Tough competition: A crowded market for weight loss drugs
As obesity becomes more prevalent in the general population, the weight loss drug market grows with it. In fact, with more and more biotech companies looking to develop new weight loss drugs, it is estimated that the global obesity therapeutic market could be worth $105 billion by around 2030.
Despite the new technologies we have already seen in the last two years or so, Dr.
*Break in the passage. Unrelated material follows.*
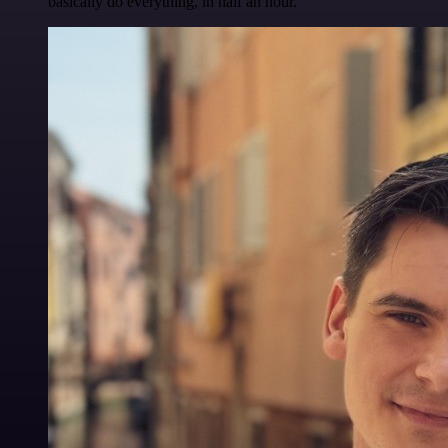
basically do everything, in half an hour.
Stecco pointed out that there are still more therapeutic strategies emerging in the weight loss field, such as novel molecular approaches like non-peptide formulations and innovative delivery systems, muscle-preserving therapies aiming to mitigate the muscle loss that occurs when you lose weight in general, and expanded therapeutic targets to address obesity-related comorbidities such as achieving remission of obstructive sleep apnea, improvement liver fibrosis, reducing kidney disease risk.
“Obesity is a real disease with both near- and long-term clinical and psychosocial consequences to the individual,” said Nimgaonkar. “We therefore believe strongly that these patients should have access to effective therapies that are easy to administer and affordable.”
As the money continues to pour in for weight loss medications – a good example of which is Verdiva Bio’s $411 million series A fundraising to advance its next-gen obesity drugs – it does seem like patients will soon be spoiled for choice when it comes to weight loss drug selection.
Ultimately, the race is on to develop a drug with superior efficacy and safety to the currently approved crop of medications, as companies attempt to unseat Novo Nordisk and Eli Lilly from their thrones to make room in a market that is set to be incredibly crowded.